Regression-based Macroscopic and Microscopic Analysis of UAV-Based Data of a Disorderly Stream
摘要
Traffic streams in developing economies like India often exhibit disorganised behaviour due to vehicle heterogeneity, lack of lane discipline, and complex interactions, posing challenges for accurate modelling. This study aims to address this gap by performing regression-based macroscopic and microscopic analysis of high-resolution Unmanned Aerial Vehicles (UAVs) based data from a disorderly stream, with the primary contribution being the development of tailored traffic flow models that capture randomness and variability in heterogeneous conditions. The analysis focuses on high-resolution vehicular trajectory data from an eight-lane highway on Delhi’s outskirts, collected via UAVs and processed using the fully automated DataFromSky (DFS) software, yielding 8,938,920 data points at 10 frames per second (FPS).
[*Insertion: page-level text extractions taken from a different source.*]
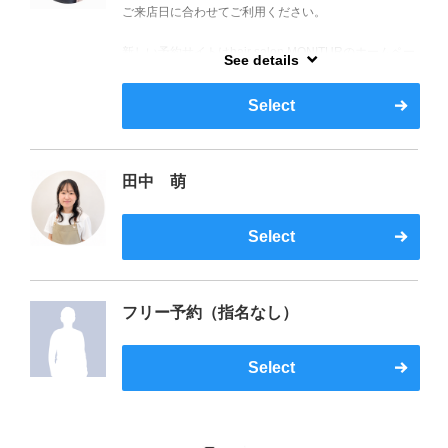
ご来店日に合わせてご利用ください。
供しております。
新しい予約サイトはhair salon MONITURのホームペー
【アジュバン ベーシックカウンセラー取得 】 岡山県
See details
ジからご案内しております。
出身／O型
Select
【全てはご自宅での再現性のために。】
幅広い世代の髪悩みへのアプローチと共に、"毎日のス
タイリングが楽になる"ヘアスタイルの提案をしており
ます。
田中 萌
⭐︎髪と地肌に優しいカラー、ノンジアミンカラーが得
意。
Select
⭐︎極上艶髪ストレートパーマ、ふんわりカール&中性ス
トレートパーマが得意。
フリー予約（指名なし）
⭐︎ショートからロングまでのカット、メンズカットが得
意。
Select
⭐︎ママ美容師だからこそ、産前産後のヘアケアからお子
さまカットも好評です☺︎(赤ちゃんも可)
※お子さまのご予約は【キッズカット】を選択してく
The research enhances modelling accuracy for disorderly streams by extracting macroscopic (speed, density, flow) and microscopic (longitudinal spacing, time gaps) parameters, fitting deterministic and machine learning (ML) models, and developing stochastic fundamental diagrams (SFDs). Popular deterministic models were fitted using Least Squares (LSM) and Weighted Least Squares (WLSM). Unweighted models showed higher R² and lower global RMSE due to uncongested-state data-points dominance in the sample. The weighted approach redistributed influence across the density range, giving a more balanced speed–density representation. Among the fitted models, the Underwood model performed most consistently. To capture disorderly traffic’s randomness, Artificial Neural Networks (ANN) and Random Forest (RF) models were also applied, attaining R² comparable to Greenshields but below Underwood, reflecting broader variability. The study further develops SFDs to assess speed variability, support microscopic analysis, and enable car-following model calibration (e.g., Modified GHR, optimal velocity), facilitating 85th percentile speed estimation, traffic control, safety, and resilience, while trajectories enhance microscopic applications, all amplified by ML’s scalability with the large dataset. Limited to longitudinal analysis and single-regime models, the study suggests future exploration of multi-regime models, ML optimisation, and lateral behaviour to fully leverage the data.